Definition of polyps: eosinophilic vs. non-eosinophilic

The paraffin tissue sections (5 μm) were stained with hematoxylin and eosin. The stained sections were evaluated by two independent physicians who were blinded to the respective diagnosis and clinical data. The number of eosinophils was counted in a high-power field (400×), in which eosinophils in the mucosa were the densest cellular infiltrate beneath the epithelium. Five visual fields were examined per section to determine the mean percentage of eosinophils out of the total number of inflammatory cells. Patients with CRSwNP were classified as eosinophilic CRSwNP when more than 10% of the total observed infiammatory cells were eosinophils and as non-eosinophilic CRSwNP otherwise [24].

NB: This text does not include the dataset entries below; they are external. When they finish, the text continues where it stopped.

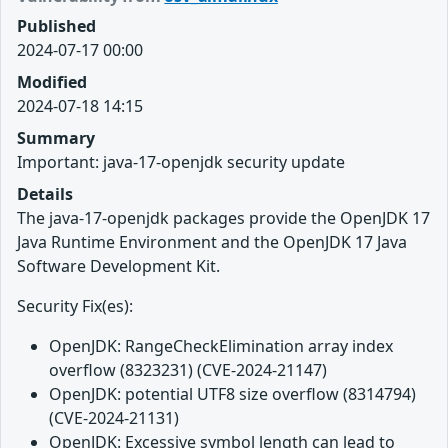
Published
2024-07-17 00:00
Modified
2024-07-18 14:15
Summary
Important: java-17-openjdk security update
Details
The java-17-openjdk packages provide the OpenJDK 17
Java Runtime Environment and the OpenJDK 17 Java
Software Development Kit.
Security Fix(es):
OpenJDK: RangeCheckElimination array index
overflow (8323231) (CVE-2024-21147)
OpenJDK: potential UTF8 size overflow (8314794)
(CVE-2024-21131)
OpenJDK: Excessive symbol length can lead to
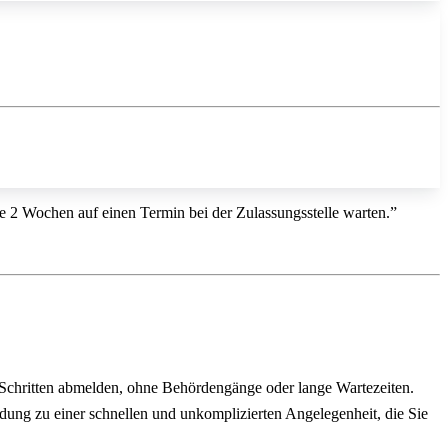
ise 2 Wochen auf einen Termin bei der Zulassungsstelle warten.”
 Schritten abmelden, ohne Behördengänge oder lange Wartezeiten.
ldung zu einer schnellen und unkomplizierten Angelegenheit, die Sie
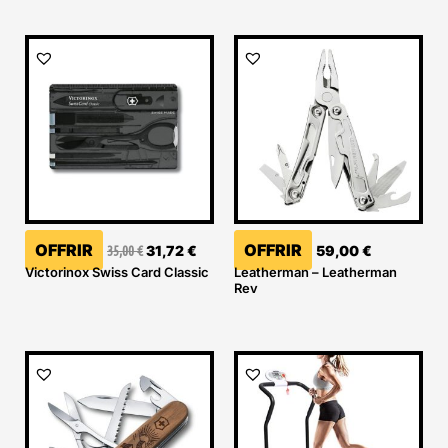
Le
Le
prix
prix
initial
actuel
était :
est :
35,00 €.
31,72 €.
OFFRIR
OFFRIR
35,00
€
31,72
€
59,00
€
Victorinox Swiss Card Classic
Leatherman – Leatherman
Rev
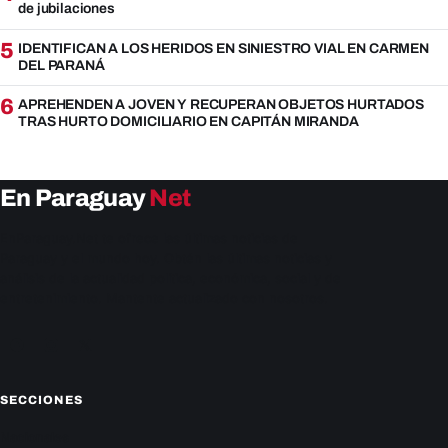
de jubilaciones
5
IDENTIFICAN A LOS HERIDOS EN SINIESTRO VIAL EN CARMEN
DEL PARANÁ
6
APREHENDEN A JOVEN Y RECUPERAN OBJETOS HURTADOS
TRAS HURTO DOMICILIARIO EN CAPITÁN MIRANDA
En Paraguay
Net
EnParaguay.Net te ofrece las últimas noticias de
Paraguay y el mundo hoy. Obtén las últimas noticias y
análisis de la actualidad política, económica, social y de
entretenimiento. Mantente actualizado con nosotros.
Facebook
Instagram
X
SECCIONES
Nacionales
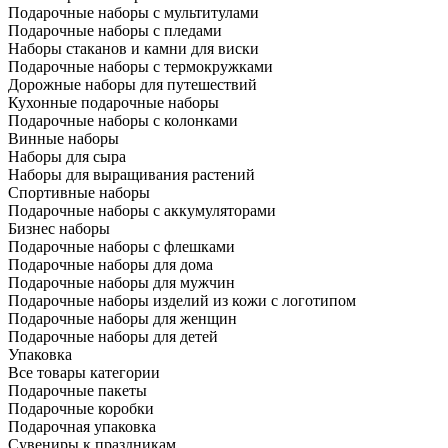
Подарочные наборы с мультитулами
Подарочные наборы с пледами
Наборы стаканов и камни для виски
Подарочные наборы с термокружками
Дорожные наборы для путешествий
Кухонные подарочные наборы
Подарочные наборы с колонками
Винные наборы
Наборы для сыра
Наборы для выращивания растений
Спортивные наборы
Подарочные наборы с аккумуляторами
Бизнес наборы
Подарочные наборы с флешками
Подарочные наборы для дома
Подарочные наборы для мужчин
Подарочные наборы изделий из кожи с логотипом
Подарочные наборы для женщин
Подарочные наборы для детей
Упаковка
Все товары категории
Подарочные пакеты
Подарочные коробки
Подарочная упаковка
Сувениры к праздникам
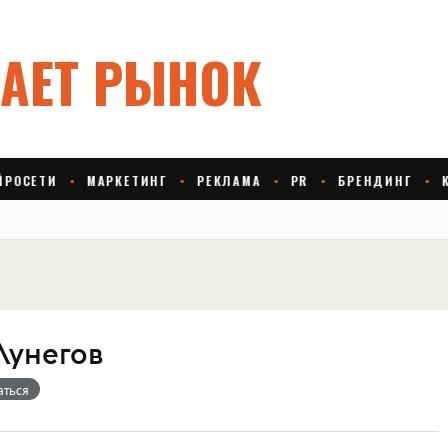
Лунегов
аться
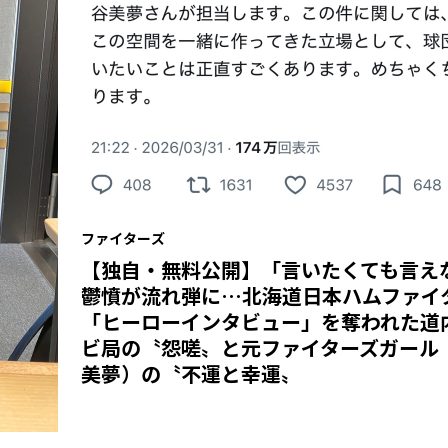
ファイターズ
【独自・無料公開】「言いたくても言え
鬱憤が流れ弾に…北海道日本ハムファイ
「ヒーローインタビュー」を奪われた道
ビ局の〝怨嗟〟と元ファイターズガール
美夢）の〝不運と幸運〟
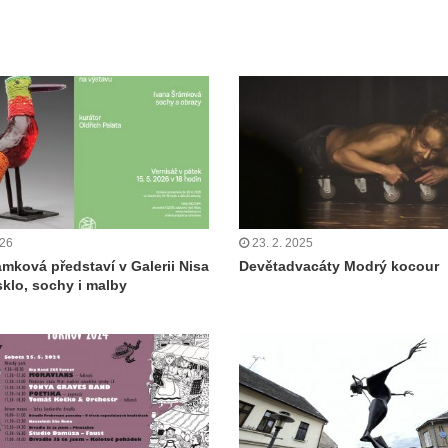
026
23. 2. 2025
ámková představí v Galerii Nisa
Devětadvacáty Modrý kocour
sklo, sochy i malby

Immunohistochemistry was performed with the Polink–1 horseradish peroxidase (HRP) Broad Spectrum DAB Detection Kit (Golden Bridge International Labs., WA, USA). Briefly, after deparaffinization, the sections were incubated in 3% hydrogen peroxidase for endogenous peroxidase inhibition and then heated in a microwave in 10 mM citrate buffer (pH 6.0) for heat-induced epitope retrieval. The sections were incubated for 60min at room temperature with each primary antibody. The primary antibodies were: mouse anti-human eosinophil major basic protein (EMBP; 1:100; Merck Millipore, Darmstadt, Germany), mouse anti-human neutrophil elastase (1:100; Abcam, Cambridge, UK), and rabbit anti-human Ki–67 (1:1; Abcam). A proteinase treatment with 0.1% trypsin for 15 minutes in water was performed prior to blocking and antibody staining, particularly during EMBP staining. The sections were incubated in broad antibody enhancer and polymer-HRP for rabbit and mouse antibodies and then stained with the DAB Detection System. Finally, slides were counterstained with hematoxylin. The positive cells in epithelia, glands, and submucosa were counted in the densest five visual fields (400×) by two independent observers, and the average of the resulting scores was used.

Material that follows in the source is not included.